According to Pew Internet Research:
“Roughly one-quarter of online adults (24%) use Twitter, a proportion that is statistically unchanged from a survey conducted in 2015 (23%).
“Younger Americans are more likely than older Americans to be on Twitter. Some 36% of online adults ages 18-29 are on the social network, more than triple the share among online adults ages 65 and older (just 10% of whom are Twitter users).
“Twitter is also somewhat more popular among the highly educated: 29% of internet users with college degrees use Twitter, compared with 20% of those with high school degrees or less.”
42% of Twitter users indicate that they are daily visitors, with 23% saying they visit more than once a day.
Twitter isn’t Facebook or Instagram or Snap or Pinterest or any other social network. So if your church manages Twitter the same way you manage Facebook, it’s going to be tough going.
Twitter calls itself an “online news service” where people “can communicate and stay connected through the exchange of quick, frequent messages.”
With that definition in mind, Twitter works best for churches that tweet snapshots of what life inside the church is like.
For example, your church could use Twitter to:
Live tweet services
Tweet updates regarding ministry work
Tweet quotes and verses throughout the week from weekend services
Tweet digital content updates (new podcasts, new blog posts, new videos and more)
Tweet about volunteer work
Re-tweet pastors, staff, volunteers and guests
If your church decides to use or continue using Twitter, here are a few best practices to keep in mind:
Put your service times in your profile.
Clearly state what your church stands for. If you stand for Jesus, then be bold about it. Don’t make people guess.
Don’t use Twitter to point everyone back to your Facebook feed. Twitter is its own platform.
Live tweet and/or live stream your service. Twitter works best for live broadcasting happenings.
Use consistent hashtags so people can easily find your tweets (and you can better track how your hashtags perform).
If someone tweets to your church, respond quickly.
RT (or re-tweet) people as appropriate.
Create and share Twitter-size images from weekend services and include a quote from that service.
If you live tweet, make sure to give context to tweets so people who weren’t there can understand without the rest of the context.
Promote events. (But don’t only use Twitter to promote events.)

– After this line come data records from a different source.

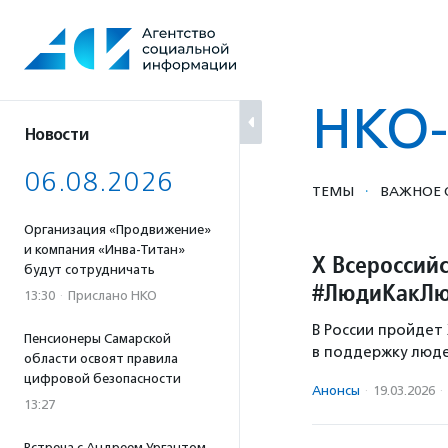
Перейти
к
содержанию
НКО-
Новости
06.08.2026
·
ТЕМЫ
ВАЖНОЕ 
Организация «Продвижение»
и компания «Инва-Титан»
X Всероссий
будут сотрудничать
#ЛюдиКакЛ
13:30
·
Прислано НКО
В России пройдет
Пенсионеры Самарской
в поддержку люде
области освоят правила
цифровой безопасности
Анонсы
·
19.03.2026
·
13:27
Встреча с Андреем Ургантом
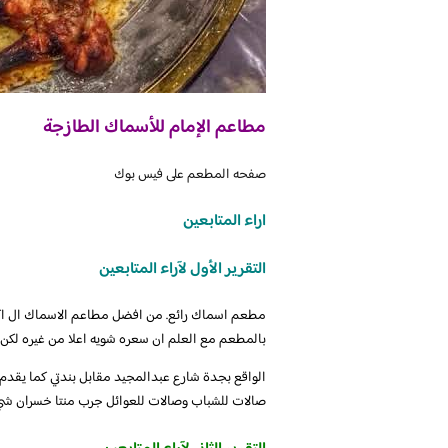
مطاعم الإمام للأسماك الطازجة
صفحه المطعم على فيس بوك
اراء المتابعين
التقرير الأول لآراء المتابعين
مطعم اسماك رائع. من افضل مطاعم الاسماك ال اكلت
بالمطعم مع العلم ان سعره شويه اعلا من غيره لكن
الواقع بجدة شارع عبدالمجيد مقابل بندتي كما يقدم ج
صالات للشباب وصالات للعوائل جرب منتا خسران شي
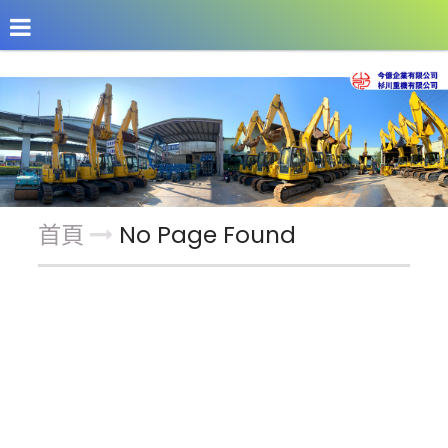
公司介紹
最新消息
商品介紹
改裝機具
首頁
No Page Found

Tweet consistently. Tweet often.
Actually put “church” in your Twitter name so people can find you in search.
Twitter Tools for Your Church
Use these Twitter tools to help your church leverage Twitter’s capabilities better:
Periscope – get the Periscope app and live broadcast your services, ministry work, events or additional insights into teachings
Tweriod – analyze when your Twitter followers are online and tweet at optimal times to reach them
Twitter Cards – add Twitter Cards meta tags to your website so you can share rich photos, video and media in your tweets and better analyze tweet performance
Hashtagify.me – get analytics on Twitter hashtag performance and related hashtags
Buffer – schedule your tweets (and posts for other networks)
So, should your church still use Twitter? If you recognize that specific audiences use Twitter regularly, that Twitter is best used as a live snapshot into happenings in your church (which is very different from how Facebook is best used) — and you commit to tweeting, RTing and replying frequently and consistently — you should absolutely put Twitter to work for your church.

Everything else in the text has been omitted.